After dinner, I started chatting with some ThoughtWorkers over a game of ZombieFluxx. Two observations: first, ZombieFluxx is the kind of game that only a computer programmer or a lawyer could love. The deck of cards includes many cards that change the rules of the game itself. Gameplay changes from turn to turn based on the current state of the rule cards showing. There’s even a card that requires you to groan like the undead whenever you turn over a new "zombie" card. Very meta.  Second, it seems that TW people make up half of every conference I go to. They must have a fantastic training budget, because they are disproportionately represented relative to their much larger competitors like Accenture, Deloitte, and that crowd. Woe to the conference industry if ThoughtWorks falls on hard times.

My primary goal for today was to get over jetlag. Having accomplished that before 8 AM, I’ll now see about straightening out my hotel situation. It’s hard to think much about software when you may not have a roof over your head come nightfall.

Update: Got my hotel issues resolved. Now at a thoroughly modern, thoroughly Danish hotel called the "Best Western Oasia". Funny, but I always think of "Best Western" as the cruddy, mildewed cheap hotels off the Interstate in places like west Texas and Birmingham, Alabama. This hotel may cause me to reevaluate that image! It’s nice, in a kind of "living inside Ikea" way.

(And, yes, I know Ikea is Swedish, not Danish. It’s the bare wood, spare furnishings, and black lacquer I’m talking about.)

The Infamous Seinfeld-Gates Ad

| Comments

The Seinfeld/Gates ad is so laughably bad that people are already building indexes of the negative reactions, less than 24 hours after it launched.

I have my own take on it.

Gates is the most recognizable geek on the planet. For most non-techies, he is the archetype of geekhood.

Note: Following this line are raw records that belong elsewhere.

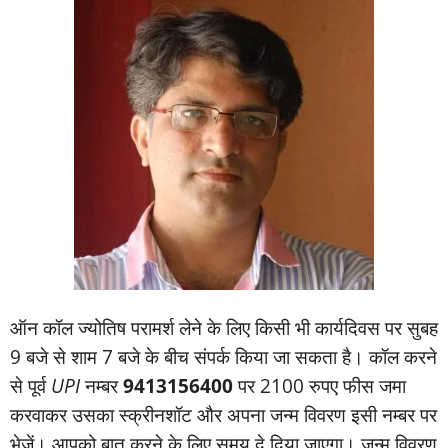
ऑन कॉल ज्‍योतिष परामर्श लेने के लिए किसी भी कार्यदिवस पर सुबह
9 बजे से शाम 7 बजे के बीच संपर्क किया जा सकता है। कॉल करने
से पूर्व
UPI
नम्‍बर
9413156400
पर 2100 रुपए फीस जमा
करवाकर उसका स्‍क्रीनशॉट और अपना जन्‍म विवरण इसी नम्‍बर पर
भेजें। आपको बात करने के लिए समय दे दिया जाएगा। जन्‍म विवरण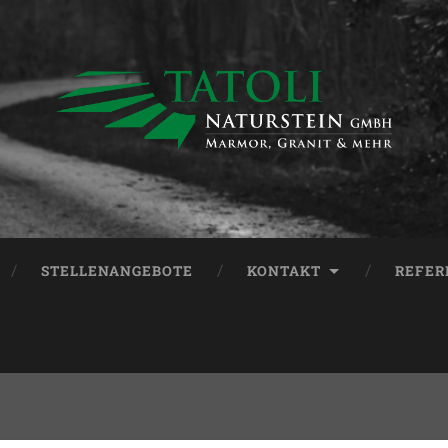
STELLENANGEBOTE
KONTAKT
REFER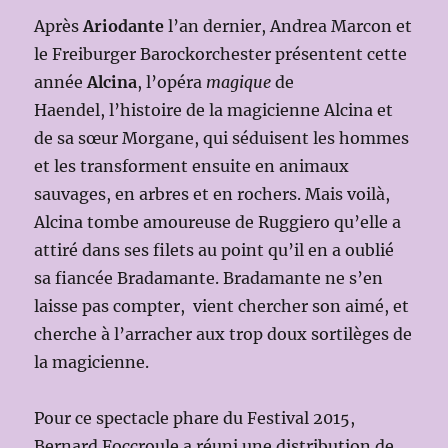
Après
Ariodante
l’an dernier, Andrea Marcon et
le Freiburger Barockorchester présentent cette
année
Alcina
, l’opéra
magique
de
Haendel, l’histoire de la magicienne Alcina et
de sa sœur Morgane, qui séduisent les hommes
et les transforment ensuite en animaux
sauvages, en arbres et en rochers. Mais voilà,
Alcina tombe amoureuse de Ruggiero qu’elle a
attiré dans ses filets au point qu’il en a oublié
sa fiancée Bradamante. Bradamante ne s’en
laisse pas compter, vient chercher son aimé, et
cherche à l’arracher aux trop doux sortilèges de
la magicienne.
Pour ce spectacle phare du Festival 2015,
Bernard Foccroule a réuni une distribution de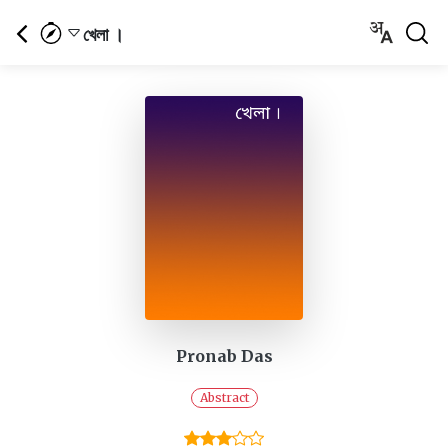
খেলা ।
Pronab Das
Abstract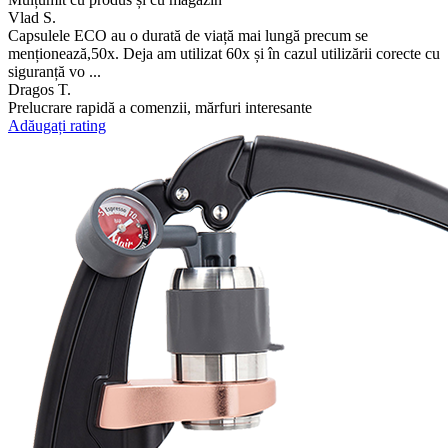
Vlad S.
Capsulele ECO au o durată de viață mai lungă precum se
menționează,50x. Deja am utilizat 60x și în cazul utilizării corecte cu
siguranță vo ...
Dragos T.
Prelucrare rapidă a comenzii, mărfuri interesante
Adăugați rating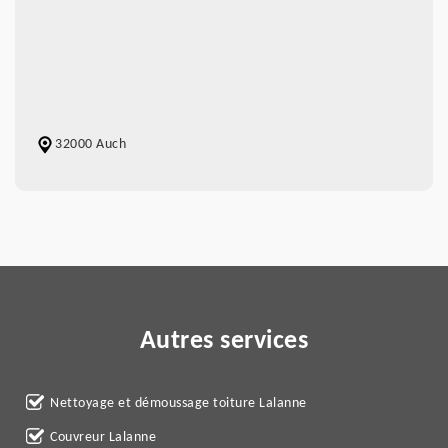
32000 Auch
Autres services
Nettoyage et démoussage toiture Lalanne
Couvreur Lalanne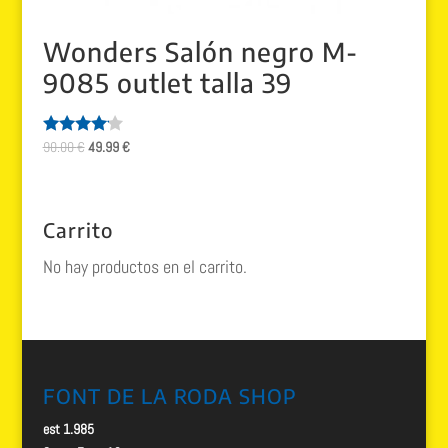
Wonders Salón negro M-
9085 outlet talla 39
El
El
90.00
€
49.99
€
Valorado
con
precio
precio
4.00
original
actual
de 5
era:
es:
Carrito
90.00 €.
49.99 €.
No hay productos en el carrito.
FONT DE LA RODA SHOP
est 1.985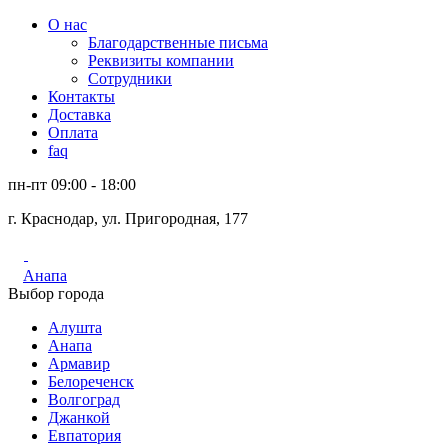
О нас
Благодарственные письма
Реквизиты компании
Сотрудники
Контакты
Доставка
Оплата
faq
пн-пт 09:00 - 18:00
г. Краснодар, ул. Пригородная, 177
Анапа
Выбор города
Алушта
Анапа
Армавир
Белореченск
Волгоград
Джанкой
Евпатория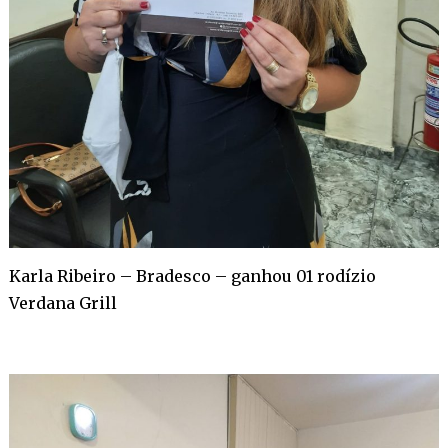
Karla Ribeiro – Bradesco – ganhou 01 rodízio
Verdana Grill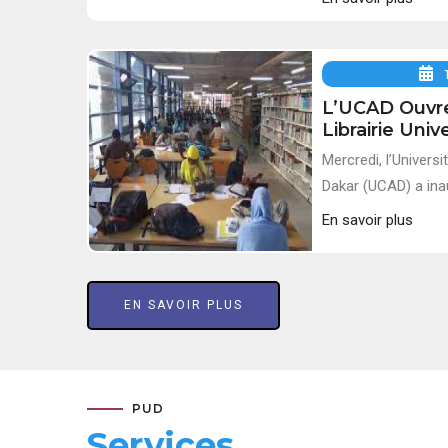
L’UCAD Ouvr
Librairie Unive
Mercredi, l’Univers
Dakar (UCAD) a inau
En savoir plus
EN SAVOIR PLUS
PUD
Services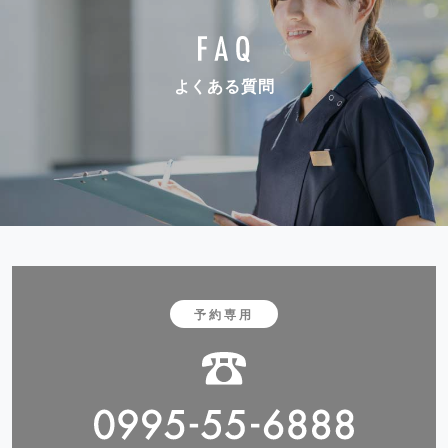
よくある質問
予約専用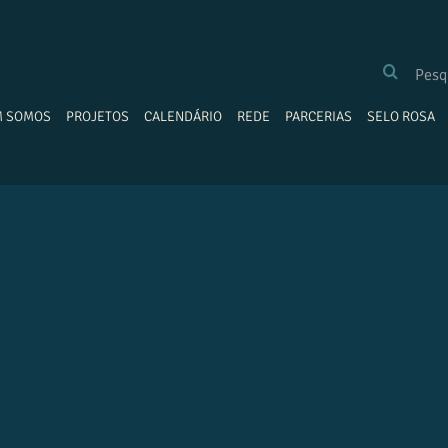
BUSCAR
RESULTADOS
PARA:
M SOMOS
PROJETOS
CALENDÁRIO
REDE
PARCERIAS
SELO ROSA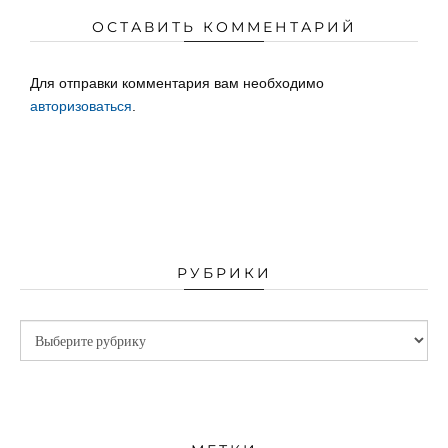
ОСТАВИТЬ КОММЕНТАРИЙ
Для отправки комментария вам необходимо
авторизоваться
.
РУБРИКИ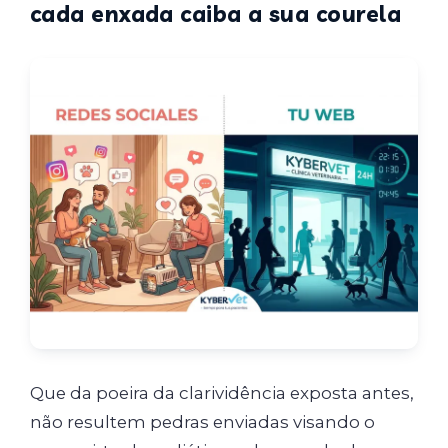
cada enxada caiba a sua courela
Que da poeira da clarividência exposta antes,
não resultem pedras enviadas visando o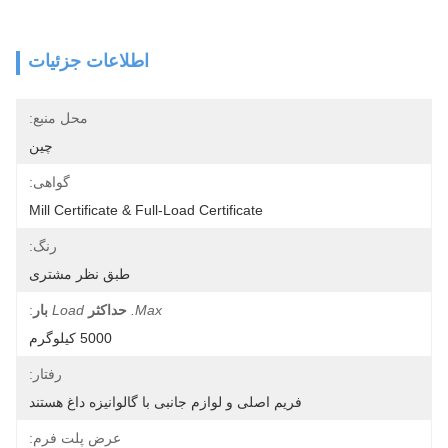
اطلاعات جزئیات
محل منبع:
چین
گواهی:
Mill Certificate & Full-Load Certificate
رنگ:
طبق نظر مشتری
Max.
حداکثر
Load
بار
:
5000 کیلوگرم
رفتار:
فریم اصلی و لوازم جانبی با گالوانیزه داغ هستند
عرض پلت فرم: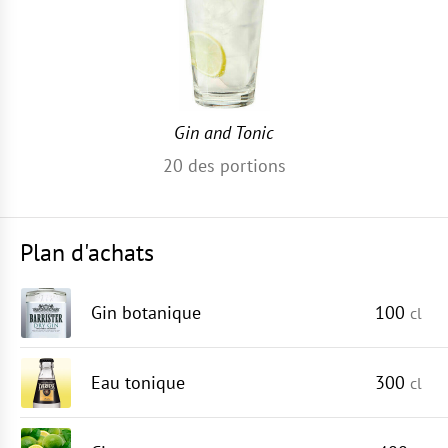
Gin and Tonic
20
des portions
Plan d'achats
Gin botanique
100
cl
Eau tonique
300
cl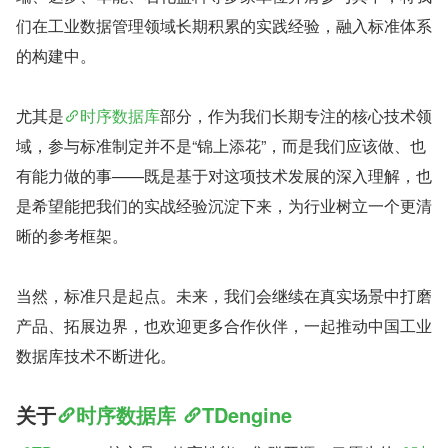
们在工业数据管理领域长期积累的实践经验，融入标准体系
的构建中。
尤其是
时序数据库
部分，作为我们长期专注的核心技术领
域，参与标准制定并不是“锦上添花”，而是我们应该做、也
有能力做的事——既是基于对这项技术发展的深入理解，也
是希望能把我们的实战经验沉淀下来，为行业树立一个更清
晰的参考框架。
当然，标准只是起点。未来，我们会继续在真实场景中打磨
产品、拓展边界，也欢迎更多合作伙伴，一起推动中国工业
数据库技术不断进化。
关于
时序数据库
TDengine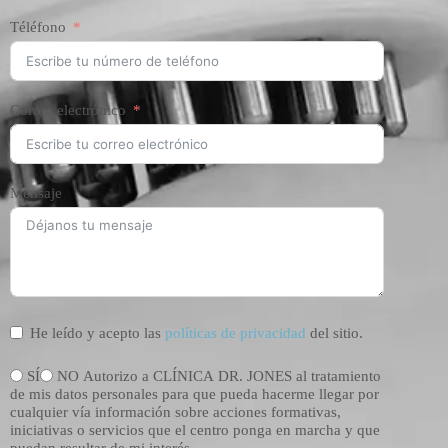
Téléfono
Correo electrónico
Mensaje
He leído y acepto las
políticas de privacidad
del sitio.
SÍ
NO Autorizo a CLÍNICA DR. JONES al tratamiento
de mis datos personales para que pueda hacerme llegar por
cualquier vía información sobre acciones formativas,
iniciativas o servicios que el centro ponga en marcha y que
puedan resultar de mi interés.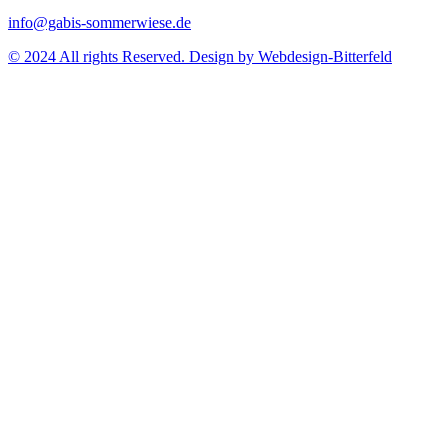
info@gabis-sommerwiese.de
© 2024 All rights Reserved. Design by Webdesign-Bitterfeld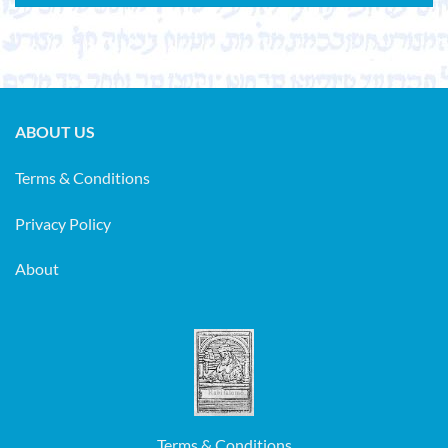
ABOUT US
Terms & Conditions
Privacy Policy
About
Terms & Conditions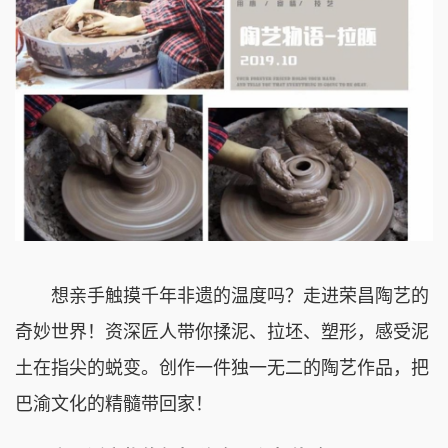
想亲手触摸千年非遗的温度吗？走进
荣昌陶艺
的
奇妙世界！资深匠人带你揉泥、拉坯、塑形，感受泥
土在指尖的蜕变。创作一件独一无二的陶艺作品，把
巴渝文化的精髓带回家！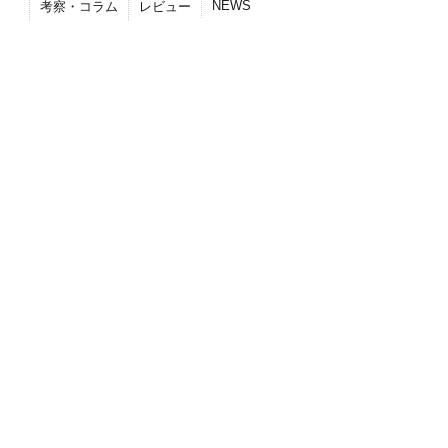
NEWS
考察・コラム
レビュー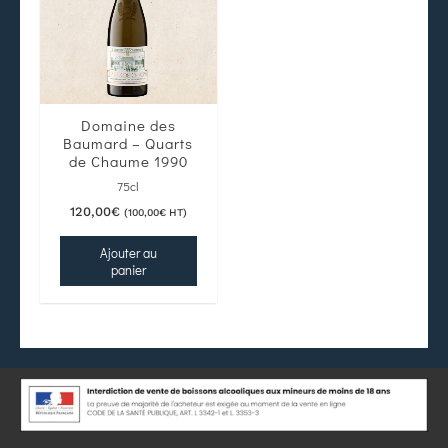
Domaine des
Baumard – Quarts
de Chaume 1990
75cl
120,00
€
(
100,00
€
HT)
Ajouter au
panier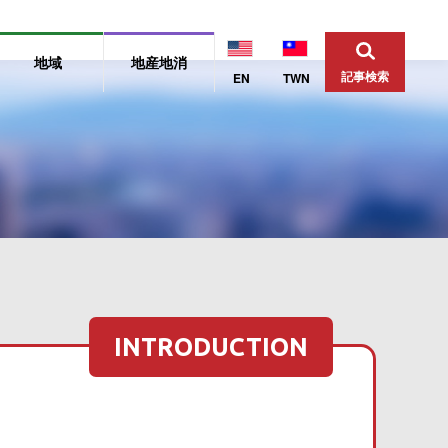
地域
地産地消
記事検索
EN
TWN
INTRODUCTION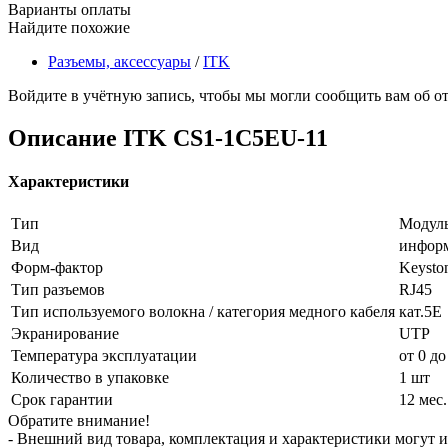
Варианты оплаты
Найдите похожие
Разъемы, аксессуары
/
ITK
Войдите в учётную запись, чтобы мы могли сообщить вам об о
Описание
ITK CS1-1C5EU-11
Характеристики
Тип
Модул
Вид
инфор
Форм-фактор
Keysto
Тип разъемов
RJ45
Тип используемого волокна / категория медного кабеля
кат.5E
Экранирование
UTP
Температура эксплуатации
от 0 до
Количество в упаковке
1 шт
Срок гарантии
12 мес.
Обратите внимание!
- Внешний вид товара, комплектация и характеристики могут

What kind of name recognition does Steve Ballmer have?  Outside of developers, developers, developers, and developers.  Would a silver-haired manager ever use him for a cheesy business analogy in a meeting?  Nope. Blank looks all around.  Tiger Woods and Bill Gates make good metaphors. Steve Ballmer doesn’t.

Ray Ozzie? Not a chance. Even most techies don’t know who Ozzie is.

This commercial wasn’t about churros, The Conquistador, or briefs riding up. It was all about one line.

"Brain meld".

It slipped by fast, but that was it. That was the line where billg@microsoft.com began the public torch-passing ceremony.

A couple more spots, and we’ll see either Ballmer or Ozzie entering the plot. Then we get the handoff, where John Q. Public is now meant to understand, "OK, Bill Gates has retired, but he’s passed his wireframe glasses and nervous tics on to this guy."

Seriously, it’s torch-passing.  Don’t believe me? You will when you see Ballmer air-running past a giant BSOD in the final ad.

In Korean

| Comments

"Release It" has now been translated into Korean. I just received three copies of a work that’s hauntingly familiar, but totally opaque to me.

I kind of wonder how the pop-culture jokes came through.  I bet C3PO and R2D2 made it OK, but I wonder whether "dodge, duck, dip, dive, and dodge" made it past the Korean copy editor.  (For that matter, I’m faintly surprised it made it past the English copy editor.)